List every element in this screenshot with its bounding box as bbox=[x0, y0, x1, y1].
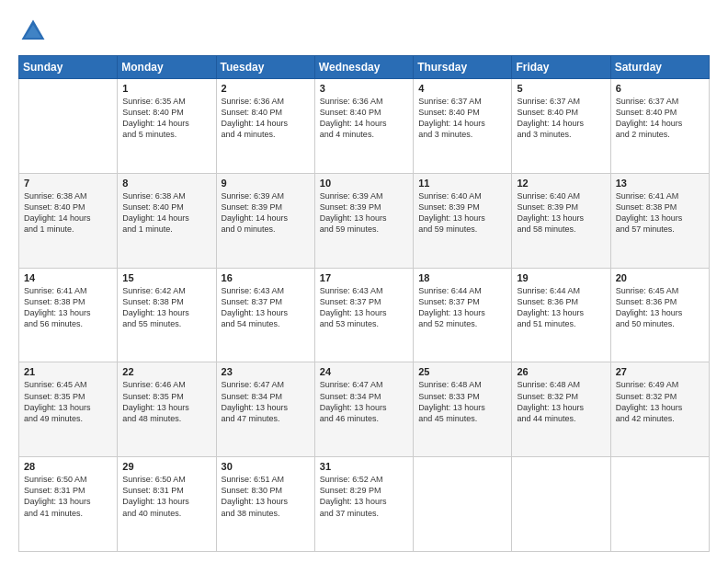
day-number: 23 bbox=[222, 366, 310, 377]
calendar-cell: 5Sunrise: 6:37 AM Sunset: 8:40 PM Daylig… bbox=[512, 79, 610, 174]
calendar-header-row: SundayMondayTuesdayWednesdayThursdayFrid… bbox=[19, 56, 710, 79]
calendar-week-row: 21Sunrise: 6:45 AM Sunset: 8:35 PM Dayli… bbox=[19, 362, 710, 457]
calendar-cell: 28Sunrise: 6:50 AM Sunset: 8:31 PM Dayli… bbox=[19, 457, 118, 552]
day-number: 26 bbox=[517, 366, 605, 377]
calendar-cell: 25Sunrise: 6:48 AM Sunset: 8:33 PM Dayli… bbox=[414, 362, 512, 457]
day-number: 30 bbox=[222, 461, 310, 472]
header bbox=[18, 17, 710, 46]
cell-info: Sunrise: 6:50 AM Sunset: 8:31 PM Dayligh… bbox=[122, 474, 210, 519]
cell-info: Sunrise: 6:39 AM Sunset: 8:39 PM Dayligh… bbox=[222, 190, 310, 236]
calendar-cell: 19Sunrise: 6:44 AM Sunset: 8:36 PM Dayli… bbox=[512, 268, 610, 362]
day-number: 17 bbox=[320, 272, 408, 283]
day-number: 12 bbox=[517, 178, 605, 189]
day-number: 2 bbox=[222, 83, 310, 94]
day-number: 27 bbox=[616, 366, 704, 377]
cell-info: Sunrise: 6:41 AM Sunset: 8:38 PM Dayligh… bbox=[616, 190, 704, 236]
calendar-cell: 29Sunrise: 6:50 AM Sunset: 8:31 PM Dayli… bbox=[118, 457, 216, 552]
day-number: 6 bbox=[616, 83, 704, 94]
calendar-cell: 21Sunrise: 6:45 AM Sunset: 8:35 PM Dayli… bbox=[19, 362, 118, 457]
cell-info: Sunrise: 6:40 AM Sunset: 8:39 PM Dayligh… bbox=[517, 190, 605, 236]
day-number: 29 bbox=[122, 461, 210, 472]
calendar-cell: 15Sunrise: 6:42 AM Sunset: 8:38 PM Dayli… bbox=[118, 268, 216, 362]
calendar-cell: 10Sunrise: 6:39 AM Sunset: 8:39 PM Dayli… bbox=[314, 173, 413, 268]
cell-info: Sunrise: 6:47 AM Sunset: 8:34 PM Dayligh… bbox=[320, 379, 408, 424]
calendar-header-thursday: Thursday bbox=[414, 56, 512, 79]
calendar-header-saturday: Saturday bbox=[610, 56, 709, 79]
day-number: 24 bbox=[320, 366, 408, 377]
day-number: 18 bbox=[418, 272, 506, 283]
calendar-cell: 8Sunrise: 6:38 AM Sunset: 8:40 PM Daylig… bbox=[118, 173, 216, 268]
day-number: 8 bbox=[122, 178, 210, 189]
calendar-header-sunday: Sunday bbox=[19, 56, 118, 79]
calendar-cell: 17Sunrise: 6:43 AM Sunset: 8:37 PM Dayli… bbox=[314, 268, 413, 362]
cell-info: Sunrise: 6:45 AM Sunset: 8:35 PM Dayligh… bbox=[24, 379, 112, 424]
cell-info: Sunrise: 6:37 AM Sunset: 8:40 PM Dayligh… bbox=[418, 96, 506, 141]
calendar-cell: 1Sunrise: 6:35 AM Sunset: 8:40 PM Daylig… bbox=[118, 79, 216, 174]
cell-info: Sunrise: 6:52 AM Sunset: 8:29 PM Dayligh… bbox=[320, 474, 408, 519]
logo bbox=[18, 17, 51, 46]
cell-info: Sunrise: 6:37 AM Sunset: 8:40 PM Dayligh… bbox=[616, 96, 704, 141]
calendar-cell bbox=[512, 457, 610, 552]
calendar-cell: 13Sunrise: 6:41 AM Sunset: 8:38 PM Dayli… bbox=[610, 173, 709, 268]
calendar-cell: 4Sunrise: 6:37 AM Sunset: 8:40 PM Daylig… bbox=[414, 79, 512, 174]
cell-info: Sunrise: 6:38 AM Sunset: 8:40 PM Dayligh… bbox=[122, 190, 210, 236]
calendar-cell: 30Sunrise: 6:51 AM Sunset: 8:30 PM Dayli… bbox=[216, 457, 314, 552]
calendar-header-tuesday: Tuesday bbox=[216, 56, 314, 79]
day-number: 25 bbox=[418, 366, 506, 377]
calendar-cell: 24Sunrise: 6:47 AM Sunset: 8:34 PM Dayli… bbox=[314, 362, 413, 457]
calendar-week-row: 1Sunrise: 6:35 AM Sunset: 8:40 PM Daylig… bbox=[19, 79, 710, 174]
calendar-header-monday: Monday bbox=[118, 56, 216, 79]
day-number: 3 bbox=[320, 83, 408, 94]
cell-info: Sunrise: 6:39 AM Sunset: 8:39 PM Dayligh… bbox=[320, 190, 408, 236]
cell-info: Sunrise: 6:35 AM Sunset: 8:40 PM Dayligh… bbox=[122, 96, 210, 141]
calendar-week-row: 7Sunrise: 6:38 AM Sunset: 8:40 PM Daylig… bbox=[19, 173, 710, 268]
day-number: 1 bbox=[122, 83, 210, 94]
cell-info: Sunrise: 6:44 AM Sunset: 8:37 PM Dayligh… bbox=[418, 285, 506, 330]
calendar-header-wednesday: Wednesday bbox=[314, 56, 413, 79]
cell-info: Sunrise: 6:38 AM Sunset: 8:40 PM Dayligh… bbox=[24, 190, 112, 236]
cell-info: Sunrise: 6:43 AM Sunset: 8:37 PM Dayligh… bbox=[320, 285, 408, 330]
cell-info: Sunrise: 6:41 AM Sunset: 8:38 PM Dayligh… bbox=[24, 285, 112, 330]
calendar-header-friday: Friday bbox=[512, 56, 610, 79]
cell-info: Sunrise: 6:46 AM Sunset: 8:35 PM Dayligh… bbox=[122, 379, 210, 424]
calendar-week-row: 14Sunrise: 6:41 AM Sunset: 8:38 PM Dayli… bbox=[19, 268, 710, 362]
cell-info: Sunrise: 6:45 AM Sunset: 8:36 PM Dayligh… bbox=[616, 285, 704, 330]
day-number: 28 bbox=[24, 461, 112, 472]
calendar-cell: 27Sunrise: 6:49 AM Sunset: 8:32 PM Dayli… bbox=[610, 362, 709, 457]
calendar-cell: 22Sunrise: 6:46 AM Sunset: 8:35 PM Dayli… bbox=[118, 362, 216, 457]
day-number: 10 bbox=[320, 178, 408, 189]
calendar-cell: 7Sunrise: 6:38 AM Sunset: 8:40 PM Daylig… bbox=[19, 173, 118, 268]
calendar-cell: 3Sunrise: 6:36 AM Sunset: 8:40 PM Daylig… bbox=[314, 79, 413, 174]
day-number: 21 bbox=[24, 366, 112, 377]
day-number: 19 bbox=[517, 272, 605, 283]
calendar-cell: 6Sunrise: 6:37 AM Sunset: 8:40 PM Daylig… bbox=[610, 79, 709, 174]
cell-info: Sunrise: 6:44 AM Sunset: 8:36 PM Dayligh… bbox=[517, 285, 605, 330]
cell-info: Sunrise: 6:36 AM Sunset: 8:40 PM Dayligh… bbox=[320, 96, 408, 141]
cell-info: Sunrise: 6:47 AM Sunset: 8:34 PM Dayligh… bbox=[222, 379, 310, 424]
day-number: 16 bbox=[222, 272, 310, 283]
day-number: 22 bbox=[122, 366, 210, 377]
day-number: 7 bbox=[24, 178, 112, 189]
day-number: 31 bbox=[320, 461, 408, 472]
day-number: 14 bbox=[24, 272, 112, 283]
logo-icon bbox=[18, 17, 48, 46]
calendar-table: SundayMondayTuesdayWednesdayThursdayFrid… bbox=[18, 55, 710, 552]
calendar-cell: 14Sunrise: 6:41 AM Sunset: 8:38 PM Dayli… bbox=[19, 268, 118, 362]
calendar-cell: 9Sunrise: 6:39 AM Sunset: 8:39 PM Daylig… bbox=[216, 173, 314, 268]
cell-info: Sunrise: 6:48 AM Sunset: 8:33 PM Dayligh… bbox=[418, 379, 506, 424]
calendar-cell bbox=[610, 457, 709, 552]
day-number: 9 bbox=[222, 178, 310, 189]
calendar-cell: 2Sunrise: 6:36 AM Sunset: 8:40 PM Daylig… bbox=[216, 79, 314, 174]
cell-info: Sunrise: 6:51 AM Sunset: 8:30 PM Dayligh… bbox=[222, 474, 310, 519]
cell-info: Sunrise: 6:36 AM Sunset: 8:40 PM Dayligh… bbox=[222, 96, 310, 141]
page: SundayMondayTuesdayWednesdayThursdayFrid… bbox=[0, 0, 728, 563]
calendar-cell: 16Sunrise: 6:43 AM Sunset: 8:37 PM Dayli… bbox=[216, 268, 314, 362]
day-number: 15 bbox=[122, 272, 210, 283]
day-number: 4 bbox=[418, 83, 506, 94]
cell-info: Sunrise: 6:43 AM Sunset: 8:37 PM Dayligh… bbox=[222, 285, 310, 330]
day-number: 11 bbox=[418, 178, 506, 189]
cell-info: Sunrise: 6:42 AM Sunset: 8:38 PM Dayligh… bbox=[122, 285, 210, 330]
calendar-cell: 31Sunrise: 6:52 AM Sunset: 8:29 PM Dayli… bbox=[314, 457, 413, 552]
calendar-cell: 23Sunrise: 6:47 AM Sunset: 8:34 PM Dayli… bbox=[216, 362, 314, 457]
cell-info: Sunrise: 6:50 AM Sunset: 8:31 PM Dayligh… bbox=[24, 474, 112, 519]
···
(Exercise description): Report each line of the listing above that uses the word "header".

(Solution to this problem):
calendar-header-row: SundayMondayTuesdayWednesdayThursdayFrid… bbox=[19, 56, 710, 79]
header bbox=[18, 17, 710, 46]
calendar-header-thursday: Thursday bbox=[414, 56, 512, 79]
calendar-header-saturday: Saturday bbox=[610, 56, 709, 79]
calendar-header-sunday: Sunday bbox=[19, 56, 118, 79]
calendar-header-tuesday: Tuesday bbox=[216, 56, 314, 79]
calendar-header-monday: Monday bbox=[118, 56, 216, 79]
calendar-header-wednesday: Wednesday bbox=[314, 56, 413, 79]
calendar-header-friday: Friday bbox=[512, 56, 610, 79]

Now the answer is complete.